═══ Records for the task

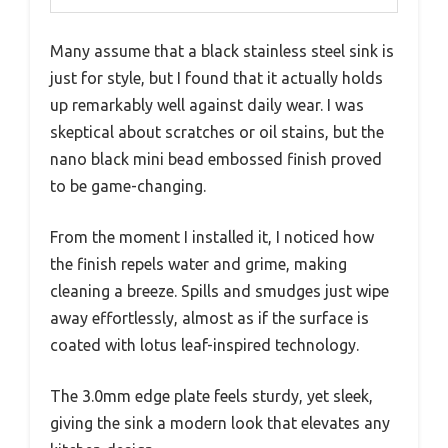
Many assume that a black stainless steel sink is
just for style, but I found that it actually holds
up remarkably well against daily wear. I was
skeptical about scratches or oil stains, but the
nano black mini bead embossed finish proved
to be game-changing.
From the moment I installed it, I noticed how
the finish repels water and grime, making
cleaning a breeze. Spills and smudges just wipe
away effortlessly, almost as if the surface is
coated with lotus leaf-inspired technology.
The 3.0mm edge plate feels sturdy, yet sleek,
giving the sink a modern look that elevates any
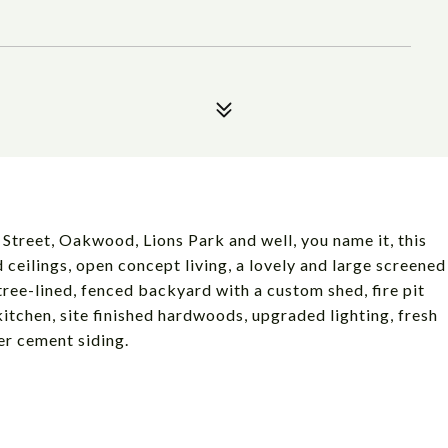
Street, Oakwood, Lions Park and well, you name it, this
 ceilings, open concept living, a lovely and large screened
tree-lined, fenced backyard with a custom shed, fire pit
tchen, site finished hardwoods, upgraded lighting, fresh
er cement siding.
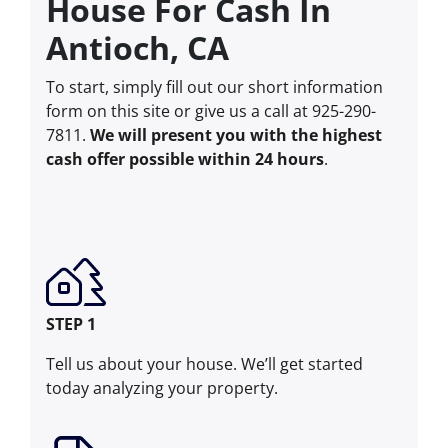
House For Cash In
Antioch, CA
To start, simply fill out our short information
form on this site or give us a call at 925-290-
7811.
We will present you with the highest
cash offer possible within 24 hours
.
STEP 1
Tell us about your house. We’ll get started
today analyzing your property.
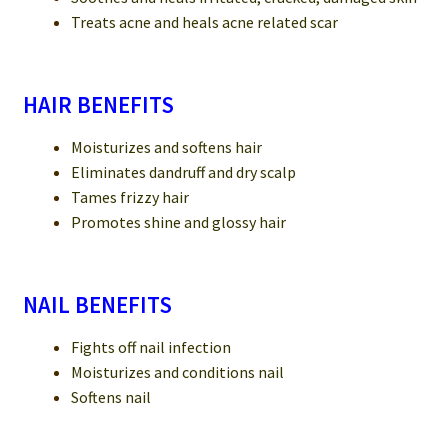
Treats acne and heals acne related scar
HAIR BENEFITS
Moisturizes and softens hair
Eliminates dandruff and dry scalp
Tames frizzy hair
Promotes shine and glossy hair
NAIL BENEFITS
Fights off nail infection
Moisturizes and conditions nail
Softens nail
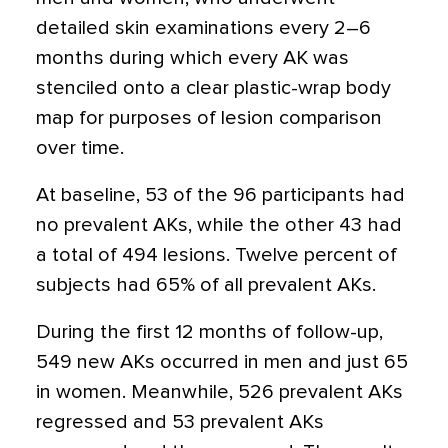
detailed skin examinations every 2–6
months during which every AK was
stenciled onto a clear plastic-wrap body
map for purposes of lesion comparison
over time.
At baseline, 53 of the 96 participants had
no prevalent AKs, while the other 43 had
a total of 494 lesions. Twelve percent of
subjects had 65% of all prevalent AKs.
During the first 12 months of follow-up,
549 new AKs occurred in men and just 65
in women. Meanwhile, 526 prevalent AKs
regressed and 53 prevalent AKs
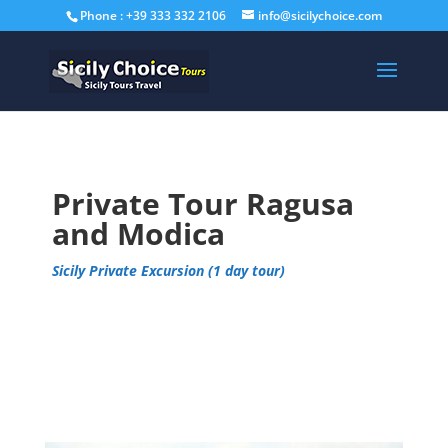
Phone : +39 333 332 2106
info@sicilychoice.com
Private Tour Ragusa
and Modica
Sicily Private Excursion (1 day tour)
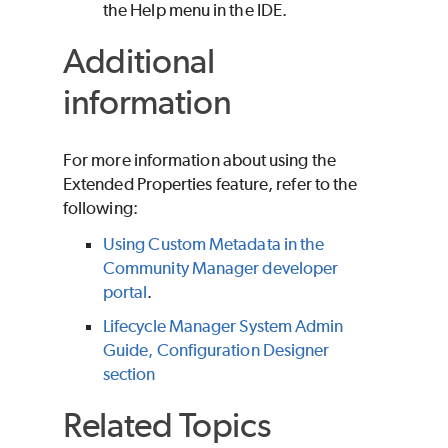
the Help menu in the IDE.
Additional
information
For more information about using the
Extended Properties feature, refer to the
following:
Using Custom Metadata in the
Community Manager developer
portal
.
Lifecycle Manager System Admin
Guide, Configuration Designer
section
Related Topics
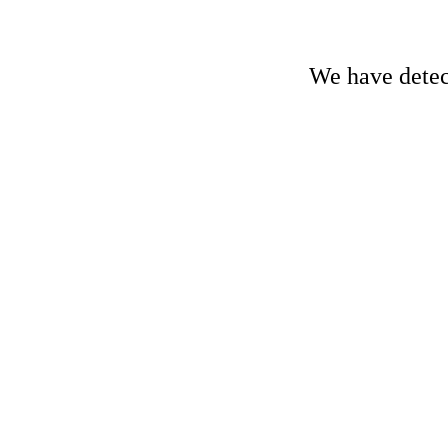
We have detect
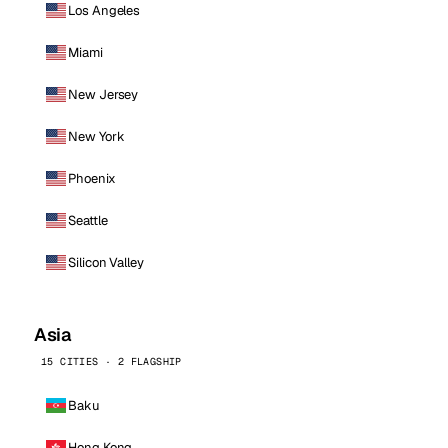
Los Angeles
Miami
New Jersey
New York
Phoenix
Seattle
Silicon Valley
Asia
15 CITIES · 2 FLAGSHIP
Baku
Hong Kong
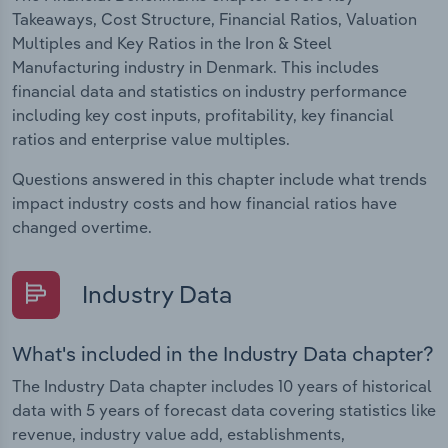
Takeaways, Cost Structure, Financial Ratios, Valuation
Multiples and Key Ratios in the Iron & Steel
Manufacturing industry in Denmark. This includes
financial data and statistics on industry performance
including key cost inputs, profitability, key financial
ratios and enterprise value multiples.
Questions answered in this chapter include what trends
impact industry costs and how financial ratios have
changed overtime.
Industry Data
What's included in the Industry Data chapter?
The Industry Data chapter includes 10 years of historical
data with 5 years of forecast data covering statistics like
revenue, industry value add, establishments,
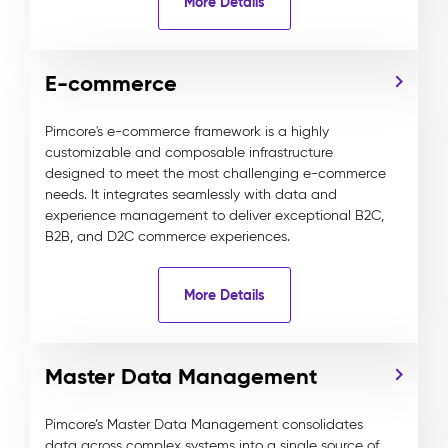
More Details
E-commerce
Pimcore's e-commerce framework is a highly
customizable and composable infrastructure
designed to meet the most challenging e-commerce
needs. It integrates seamlessly with data and
experience management to deliver exceptional B2C,
B2B, and D2C commerce experiences.
More Details
Master Data Management
Pimcore’s Master Data Management consolidates
data across complex systems into a single source of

══════

**Task to complete:** The lines from the one containing "designed to meet" through the final line of the listing above are to be repeated exactly, and nothing else is to be printed.

**Written answer:**
designed to meet the most challenging e-commerce
needs. It integrates seamlessly with data and
experience management to deliver exceptional B2C,
B2B, and D2C commerce experiences.
More Details
Master Data Management
Pimcore’s Master Data Management consolidates
data across complex systems into a single source of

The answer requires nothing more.